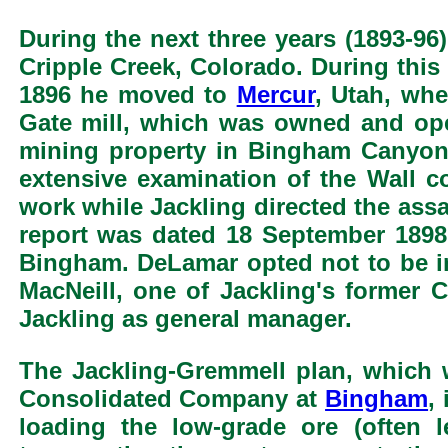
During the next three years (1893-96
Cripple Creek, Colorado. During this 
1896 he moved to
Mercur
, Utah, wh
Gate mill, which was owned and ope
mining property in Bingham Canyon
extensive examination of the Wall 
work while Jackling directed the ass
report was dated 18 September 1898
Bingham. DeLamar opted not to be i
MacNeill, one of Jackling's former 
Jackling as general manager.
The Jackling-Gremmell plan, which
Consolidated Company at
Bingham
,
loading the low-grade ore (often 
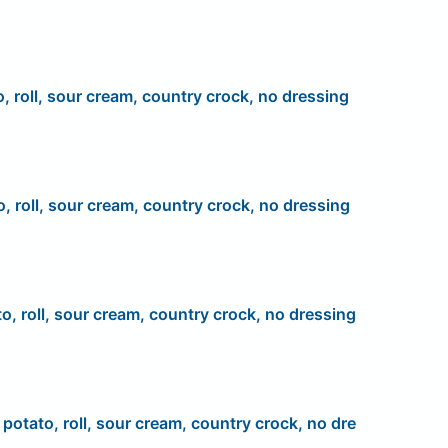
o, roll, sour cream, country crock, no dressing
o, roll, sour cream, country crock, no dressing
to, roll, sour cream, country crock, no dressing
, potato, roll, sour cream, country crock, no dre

+-------+

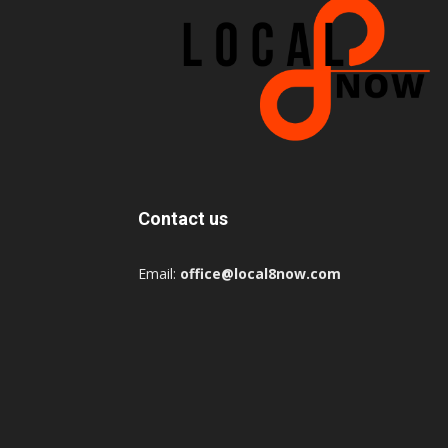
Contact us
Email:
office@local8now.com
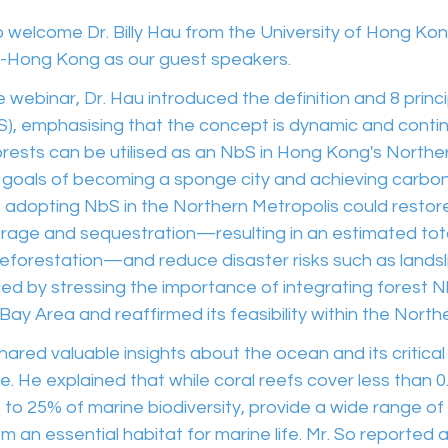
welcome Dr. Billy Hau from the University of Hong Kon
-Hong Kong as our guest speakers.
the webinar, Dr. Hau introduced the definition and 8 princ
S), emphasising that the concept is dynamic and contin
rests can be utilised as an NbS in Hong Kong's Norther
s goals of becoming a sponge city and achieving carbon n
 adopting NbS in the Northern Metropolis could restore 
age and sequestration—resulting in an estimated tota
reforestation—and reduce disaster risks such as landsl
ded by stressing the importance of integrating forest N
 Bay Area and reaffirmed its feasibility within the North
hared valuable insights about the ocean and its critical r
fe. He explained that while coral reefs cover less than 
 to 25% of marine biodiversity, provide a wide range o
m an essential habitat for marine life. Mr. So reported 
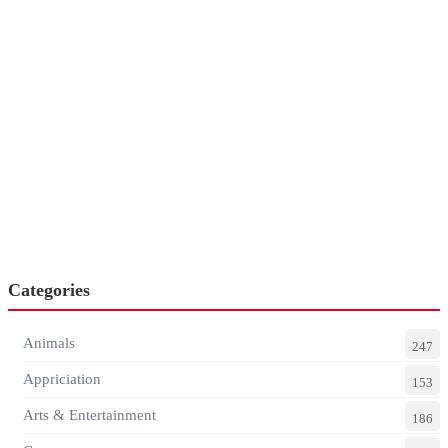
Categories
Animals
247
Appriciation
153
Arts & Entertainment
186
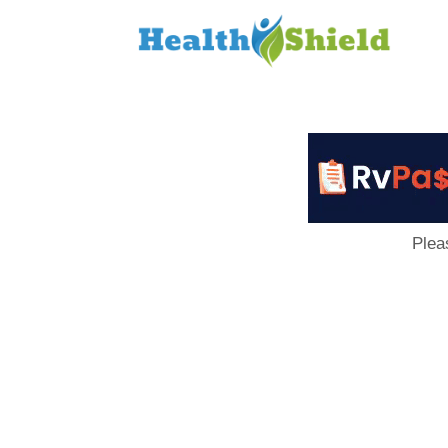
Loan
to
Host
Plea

+-------+

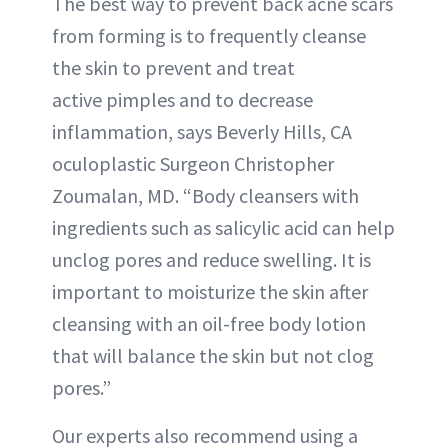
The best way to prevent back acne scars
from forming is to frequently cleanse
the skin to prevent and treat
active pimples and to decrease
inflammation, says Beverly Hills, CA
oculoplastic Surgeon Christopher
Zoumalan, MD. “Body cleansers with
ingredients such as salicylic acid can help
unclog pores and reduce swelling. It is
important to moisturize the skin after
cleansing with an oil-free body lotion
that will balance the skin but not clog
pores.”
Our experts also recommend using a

+-------+

> _Problem statement_:
Find the string "from" in the lines above and count those lines. Give only that count.

> _Expected output_:
2